Strafanzeige gegen Pahor wegen Šoštanj

Der slowenische Präsident Borut Pahor ist wegen seiner früheren Funktion als Regierungschef massiv unter Druck geraten. Das Parlament hat Pahor und zwei Minister seiner damaligen Regierung wegen der umstrittenen milliardenschweren Investition in das größte Kohlekraftwerk Sloweniens in Šoštanj angezeigt.

Der Vorwurf lautet uaf Verletzung der Amtspflicht. Pahor lehnt die politische Verantwortung für das überteuerte Projekt ab.

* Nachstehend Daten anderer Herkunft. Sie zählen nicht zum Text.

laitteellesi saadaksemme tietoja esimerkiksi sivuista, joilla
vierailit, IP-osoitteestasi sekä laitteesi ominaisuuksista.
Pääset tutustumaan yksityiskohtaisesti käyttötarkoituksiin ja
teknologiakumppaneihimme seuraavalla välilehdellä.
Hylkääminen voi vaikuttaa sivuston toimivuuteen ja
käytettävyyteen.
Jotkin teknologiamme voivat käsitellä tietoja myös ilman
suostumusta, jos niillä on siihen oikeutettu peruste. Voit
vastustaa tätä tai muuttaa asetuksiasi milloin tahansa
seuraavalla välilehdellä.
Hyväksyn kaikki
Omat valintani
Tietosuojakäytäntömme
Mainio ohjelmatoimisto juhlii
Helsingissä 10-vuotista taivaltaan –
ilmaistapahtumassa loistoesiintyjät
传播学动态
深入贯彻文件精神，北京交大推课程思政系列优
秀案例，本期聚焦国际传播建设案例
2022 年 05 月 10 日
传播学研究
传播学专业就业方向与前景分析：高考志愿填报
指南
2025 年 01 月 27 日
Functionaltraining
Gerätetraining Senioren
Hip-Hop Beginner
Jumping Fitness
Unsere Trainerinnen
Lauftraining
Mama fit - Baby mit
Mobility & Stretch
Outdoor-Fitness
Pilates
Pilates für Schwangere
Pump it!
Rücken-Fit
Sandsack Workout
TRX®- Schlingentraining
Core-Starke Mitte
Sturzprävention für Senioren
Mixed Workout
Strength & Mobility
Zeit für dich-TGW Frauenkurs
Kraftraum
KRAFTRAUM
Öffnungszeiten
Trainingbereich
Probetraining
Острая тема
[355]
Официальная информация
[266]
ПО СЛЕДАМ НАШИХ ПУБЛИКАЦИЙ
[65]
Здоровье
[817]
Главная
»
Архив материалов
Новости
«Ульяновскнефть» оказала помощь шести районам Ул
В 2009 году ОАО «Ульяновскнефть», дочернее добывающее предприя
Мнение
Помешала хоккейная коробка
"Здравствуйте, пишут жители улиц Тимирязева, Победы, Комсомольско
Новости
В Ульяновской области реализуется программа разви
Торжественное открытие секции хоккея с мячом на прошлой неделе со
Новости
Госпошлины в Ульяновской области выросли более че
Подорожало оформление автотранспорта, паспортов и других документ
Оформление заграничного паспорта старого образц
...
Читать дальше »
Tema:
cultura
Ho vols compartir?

Es sei das erste Mal in der slowenischen Geschichte, dass das Parlament eine Strafanzeige erstattet habe, und gleich gegen den höchsten Amtsträger des Landes, berichtete die Tageszeitung „Dnevnik“ am Donnerstag. Das Parlament stimmte am Dienstag für die Erstattung der Anzeige, am Mittwoch wurde diese bei der Staatsanwaltschaft eingereicht, wie das Büro des Parlamentspräsidenten der Zeitung bestätigte.

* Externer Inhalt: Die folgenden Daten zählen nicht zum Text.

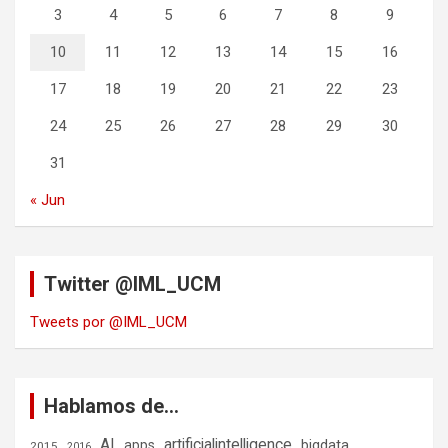
3
4
5
6
7
8
9
10
11
12
13
14
15
16
17
18
19
20
21
22
23
24
25
26
27
28
29
30
31
« Jun
Twitter @IML_UCM
Tweets por @IML_UCM
Hablamos de…
AI
artificialintelligence
bigdata
apps
2015
2016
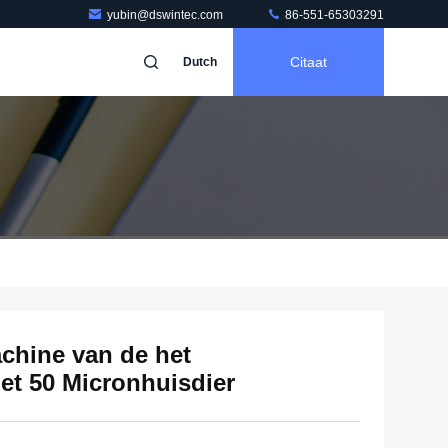
yubin@dswintec.com
86-551-65303291
Citaat
Dutch
chine van de het
et 50 Micronhuisdier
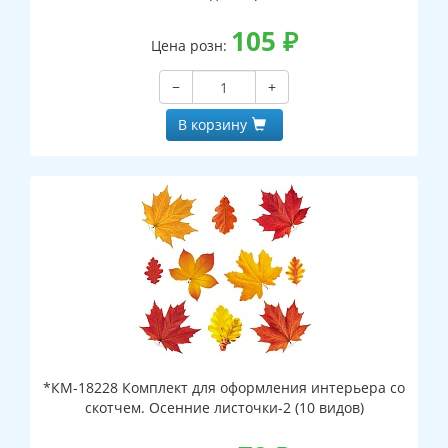
105
₽
Цена розн:
−
+
В корзину
*КМ-18228 Комплект для оформления интерьера со
скотчем. Осенние листочки-2 (10 видов)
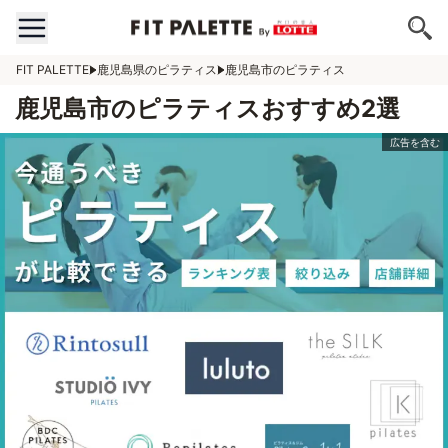
FIT PALETTE
鹿児島県のピラティス
鹿児島市のピラティス
鹿児島市のピラティスおすすめ2選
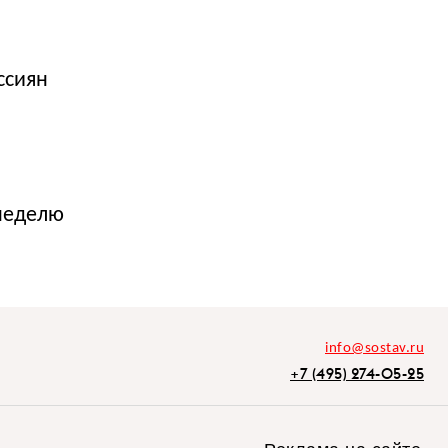
ссиян
неделю
info@sostav.ru
+7 (495) 274-05-25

Bereits vergangene Woche reichte auch die außerparlamentarische Partei „Solidarität“ (Solidarnost) eine Strafanzeige gegen Pahor und die beiden Minister ein. Sie forderte Pahor auf, als Staatspräsident zurückzutreten.

Parlamentarischer Untersuchungsausschuss

Von 2008 bis 2012 war Pahor slowenischer Regierungschef. Die Vorwürfe gegen ihn basieren auf einem Bericht des parlamentarischen Untersuchungsausschusses, der die Hintergründe der Kostenexplosion bei dem Bau eines neuen Blocks im Kohlekraftwerk in Šoštanj untersucht hat. Die Investition in den 600 MW-Block stieg von ursprünglich geplanten 600 Mio. Euro auf 1,4 Mrd. Euro.

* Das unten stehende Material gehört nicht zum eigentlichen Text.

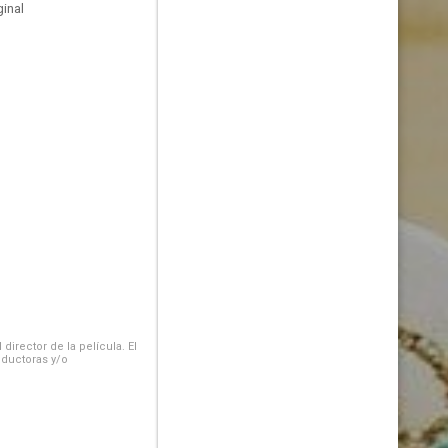
inal
irector de la película. El
oductoras y/o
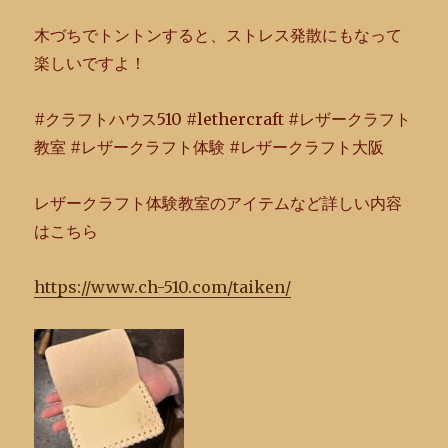
木づちでトントンすると、ストレス発散にもなって
楽しいですよ！
#クラフトハウス510 #lethercraft #レザークラフト
教室 #レザークラフト体験 #レザークラフト大阪
レザークラフト体験教室のアイテムなど詳しい内容
はこちら
https://www.ch-510.com/taiken/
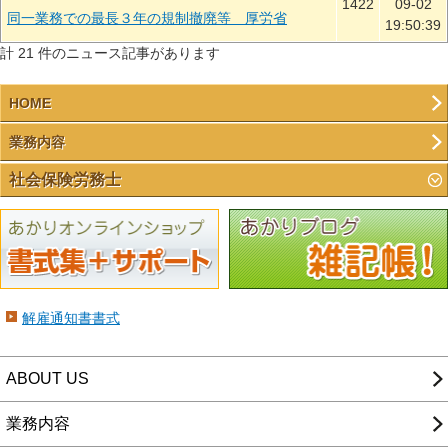
1422
09-02
同一業務での最長３年の規制撤廃等 厚労省
19:50:39
計 21 件のニュース記事があります
HOME
業務内容
社会保険労務士
解雇通知書書式
ABOUT US
業務内容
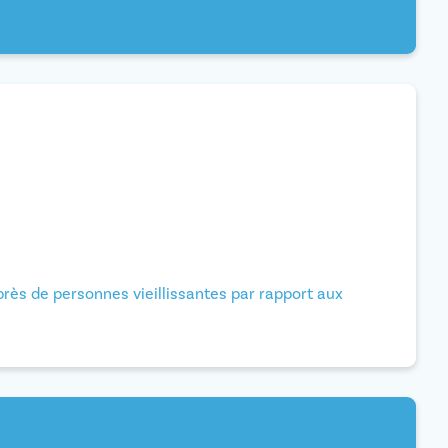
près de personnes vieillissantes par rapport aux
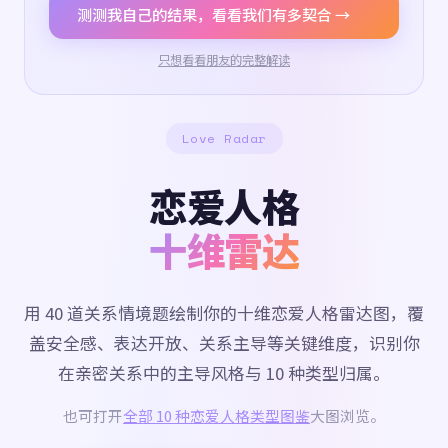
测测我自己的结果，看看我们有多契合 →
只想看看朋友的完整解读
Love Radar
恋爱人格
十维雷达
用 40 道关系情境题绘制你的十维恋爱人格雷达图，覆
盖安全感、表达开放、关系主导等关键维度，识别你
在亲密关系中的主导风格与 10 种类型归属。
也可打开
全部 10 种恋爱人格类型图鉴
大图浏览。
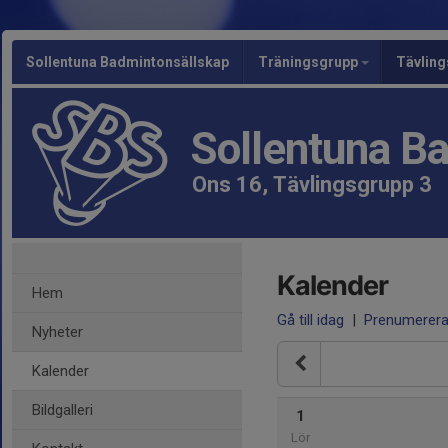
Sollentuna Badmintonsällskap
Träningsgrupp
Tävlin
Sollentuna B
Ons 16, Tävlingsgrupp 3
Kalender
Hem
Gå till idag
|
Prenumerer
Nyheter
Kalender
Bildgalleri
1
Lör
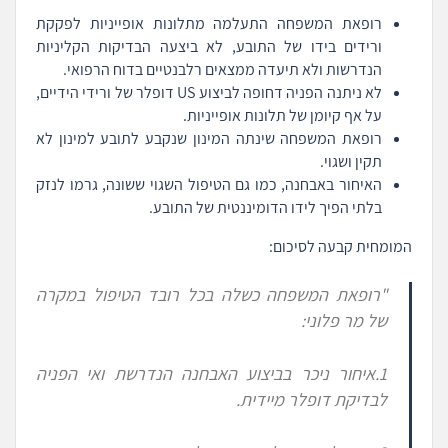
רופאת המשפחה התעלמה מתלונות אופייניות לפקקת
ורידים בידו של התובע, לא ביצעה הבדיקות הקליניות
הנדרשות ולא תיעדה ממצאים רלבנטיים בדוח הרפואי.
לא ניתנה הפניה דחופה לביצוע US דופלר של ורידי הידיים,
על אף קיומן של תלונות אופייניות.
רופאת המשפחה שינתה המינון שנקבע לתובע למינון לא
תקין ושגוי.
האיחור באבחנה, כמו גם הטיפול השגוי ששונה, גרמו לנזק
בלתי הפיך לידו הדומיננטית של התובע.
המומחית קבעה לסיכום:
"
רופאת המשפחה כשלה בכל רובד הטיפול במקרה
של מר פלוני:
1.איחור ניכר בביצוע האבחנה הנדרשת ואי הפניה
לבדיקת דופלר מיידית.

Das Projekt wurde 2006 beschlossen, 2015 wurde der neue Block in Betrieb genommen. Der Deal mit dem französischen Industriekonzern Alstom wurde stets von Vorwürfen über Intransparenz begleitet, nach Korruptionsermittlungen gegen die Führung des Kohlekraftwerks TEŠ (Termoelektrarna Šoštanj) hat bisher aber noch kein Gerichtsprozess begonnen.

Der U-Ausschuss stellte fest, dass alle Regierungen, die zwischen 2004 und 2012 im Amt waren, das Projekt unverantwortlich oder zumindest auf fahrlässige Weise geführt haben. Die größte Verantwortung für die enorme Kostenüberschreitung wurde Pahors Regierung zugeschrieben. Pahor sowie der damalige Wirtschaftsminister Matej Lahovnik und Finanzminister Franc Križanič hätten ihre Aufsichtspflichten versäumt, was zur unkontrollierten Kostensteigerung geführt habe, so der Vorwurf.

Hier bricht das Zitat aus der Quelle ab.